During the Panthers’ 38-6 victory over the Eagles, the Dudley offense racked up 363 yards, including 195 rushing on 8.1 yards per carry. Maynard, who said he’s still learning after transitioning from junior varsity, has been working on adjusting.

“In JV, I was one of the biggest players, so it was easier to move guys around,” Maynard said. “In varsity, the players are stronger and have spent more time weightlifting, which is something I need to do more of. When I found out I was going into the starting lineup, I knew I had to do my job and I was ready for the challenge.”

Maynard said the upperclassmen have been especially open to him throughout the season. “The seniors have been helpful and have worked with me,” Maynard said. “If I’m doing something wrong, they’ll take the time to let me know what I need to do. As a lineman, I know I have to play a big role with protecting the quarterback and creating gaps for running backs. This is where it starts at and if you don’t have a good O-line, you’re not going to be able to do much on offense.”
Getting the start against Ben L. Smith held more weight to Maynard, as his brother, Antonio Stimpson, played there several years ago. Maynard said he was excited to follow in his brother’s footsteps and wants to build onto the Dudley legacy.
“I wanted to be like my brother and it felt good because he did the same thing (in high school),” Maynard said. “Three years from now, I want to get a ring my senior year and get a scholarship — if not in football, then academics. The coaches at Dudley look at grades seriously.”

Zabrina Stimpson said she feels the same way about her son academically. “I told him the most important thing should be academics,” Stimpson said. “I stress good grades and while I want him to be good at football, his schoolwork has to be the first priority.
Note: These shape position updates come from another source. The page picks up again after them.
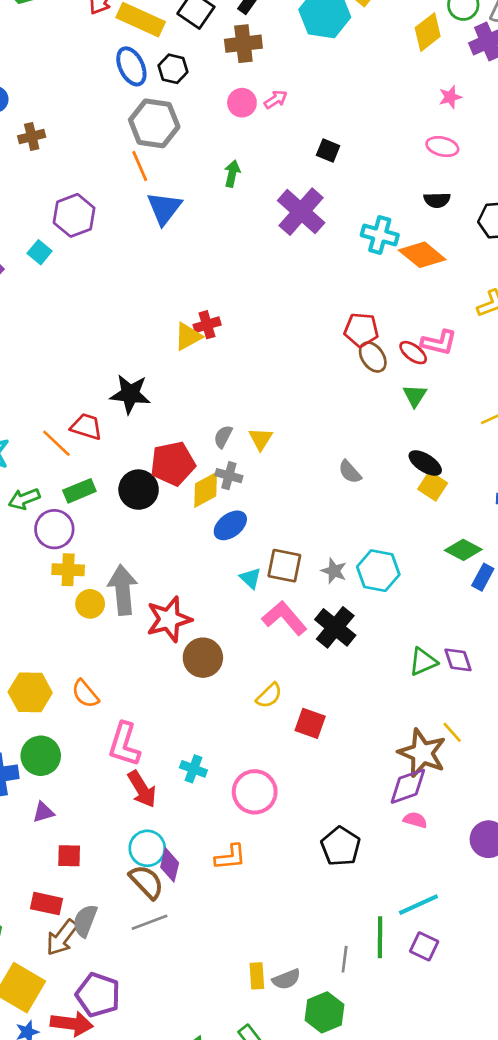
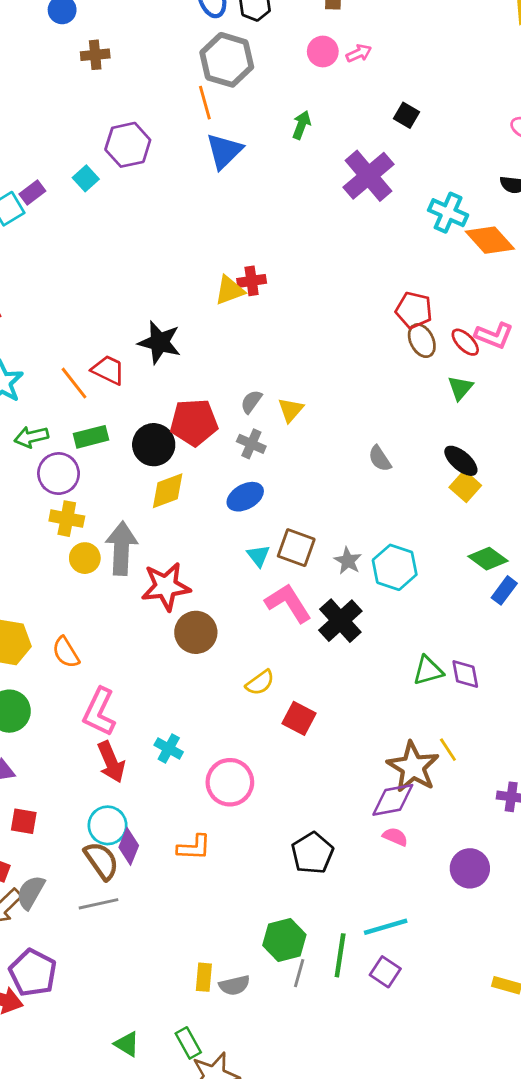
yellow diamond: (206, 490) -> (168, 491), moved
green hexagon: (324, 1012) -> (284, 940), moved

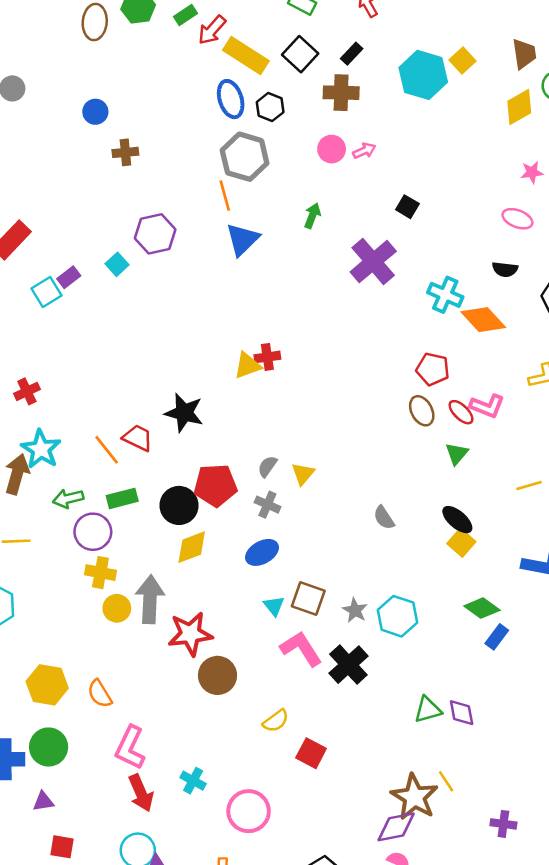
red pentagon: (414, 310) -> (433, 369), moved

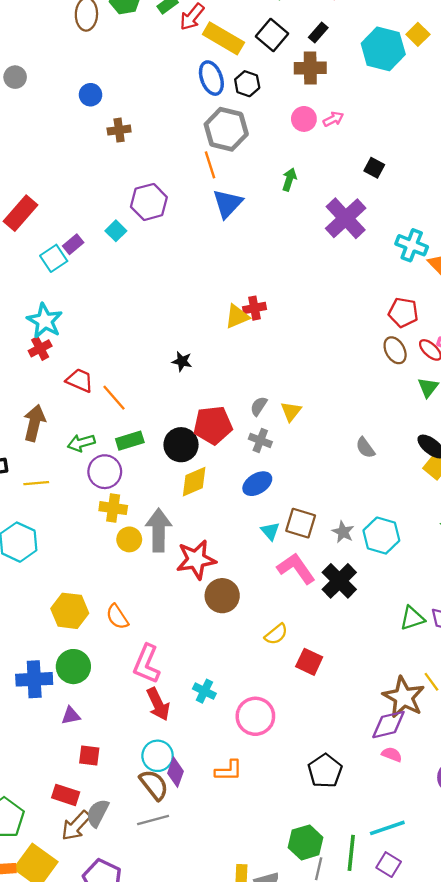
black star: (184, 413) -> (182, 361), size x0.6
red trapezoid: (138, 438) -> (80, 380), moved
cyan star: (41, 449) -> (45, 321), moved

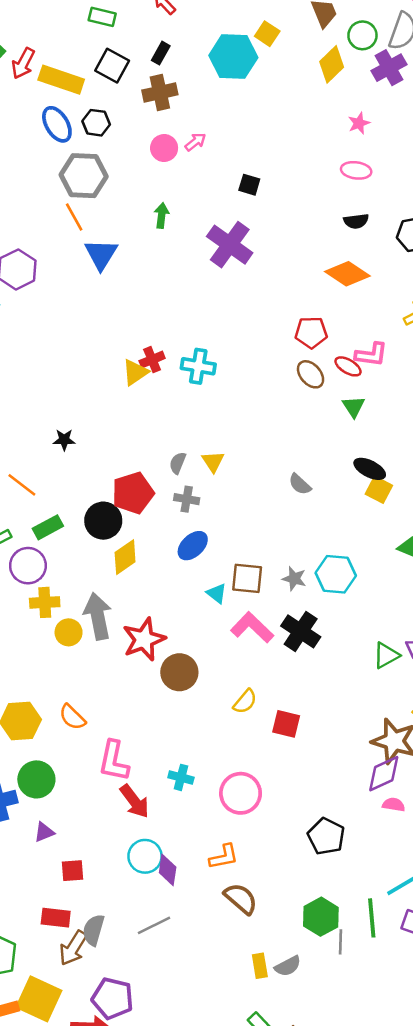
cyan cross: (412, 245) -> (198, 366), moved
black star: (182, 361) -> (64, 440), moved
brown semicircle: (154, 785) -> (241, 899), moved

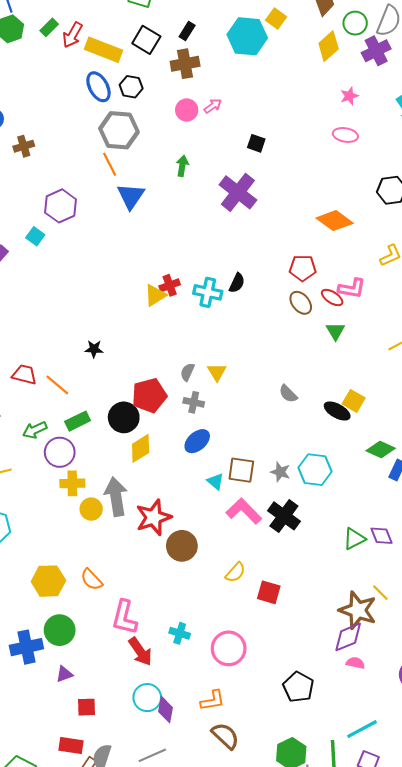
black semicircle: (356, 221) -> (237, 283), moved, turned -60
black ellipse: (370, 469) -> (337, 411), moved

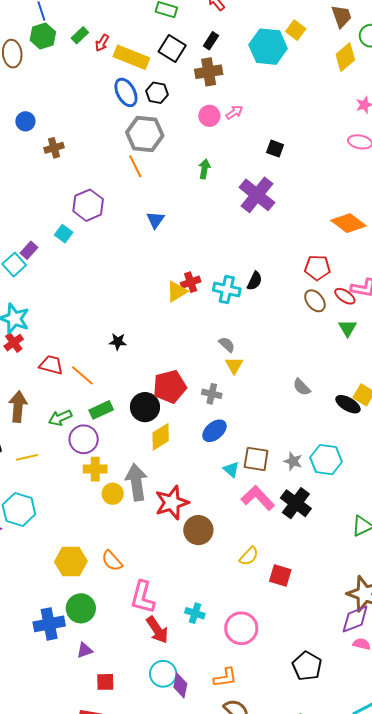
red arrow: (72, 35) -> (102, 43), size x0.7
blue triangle: (131, 196) -> (155, 220), moved, size x0.7
gray semicircle: (187, 372) -> (227, 345), moved, turned 108

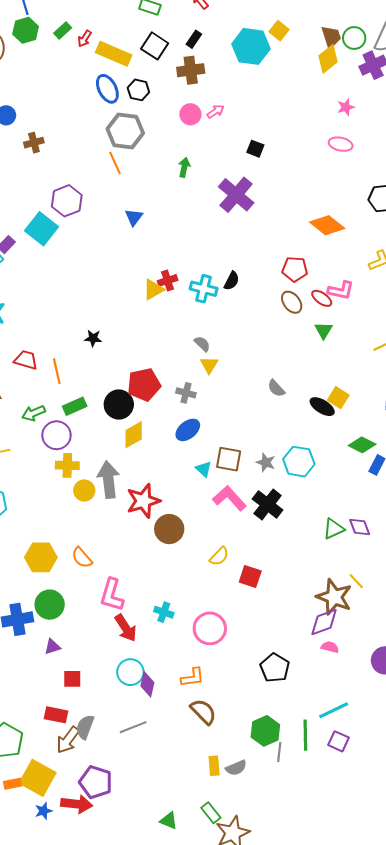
brown trapezoid: (342, 16) -> (331, 37), moved
cyan square: (64, 234) -> (42, 229), size x1.8
orange line: (82, 375) -> (57, 371), turned 35

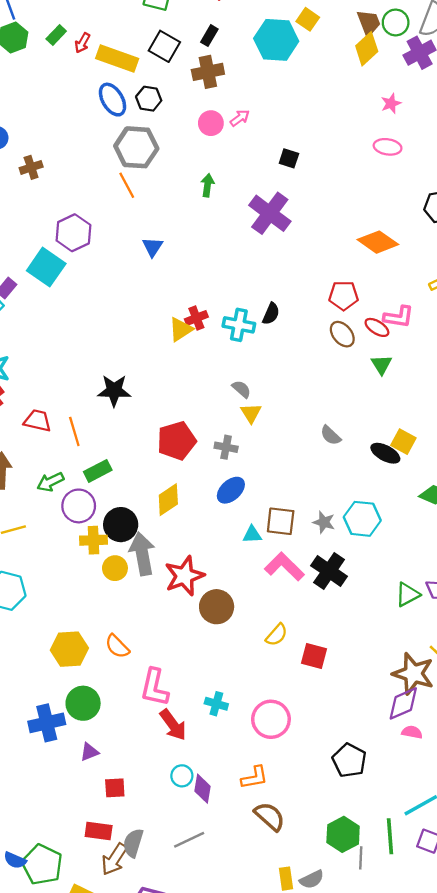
black star: (93, 338) -> (114, 391), size x1.6
black circle: (119, 405) -> (121, 525), moved
cyan triangle: (204, 469) -> (252, 535), turned -42
cyan circle: (130, 672) -> (182, 776), size x0.7

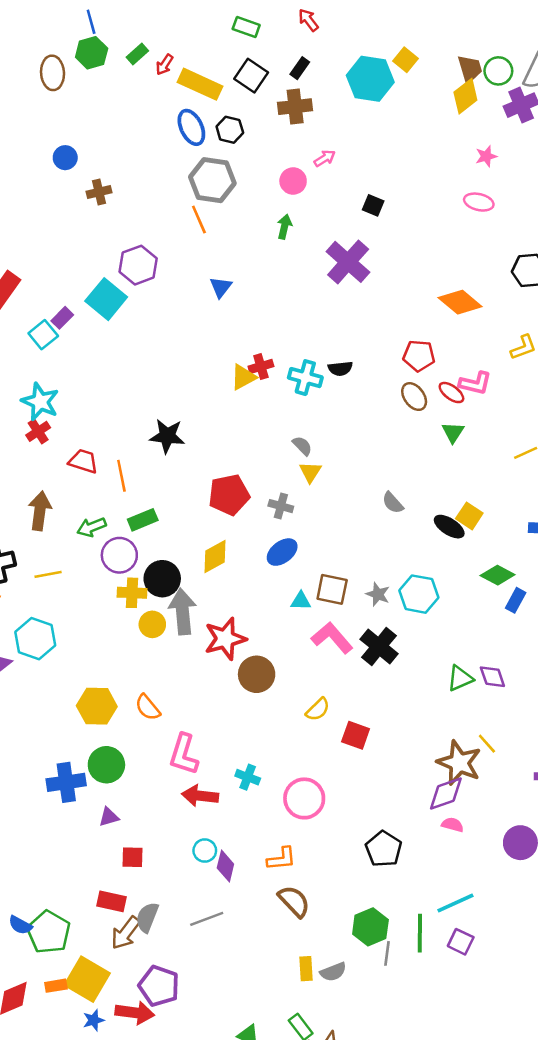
pink circle: (211, 123) -> (293, 181), moved
black semicircle: (271, 314) -> (340, 369), turned 55
red arrow: (173, 725) -> (200, 796), turned 128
In order to play sports in high school and college, you have to have good grades and if he continues on, hopefully he’ll have a scholarship offer by his senior year.”

Maynard is undecided about what school he would like to attend, but is interested in a business major. For now, he’s focusing on Dudley and trying to be a great player for the Panthers. “I’m a real quick learner,” Maynard said. “I’ll never give up and will give my best every play.”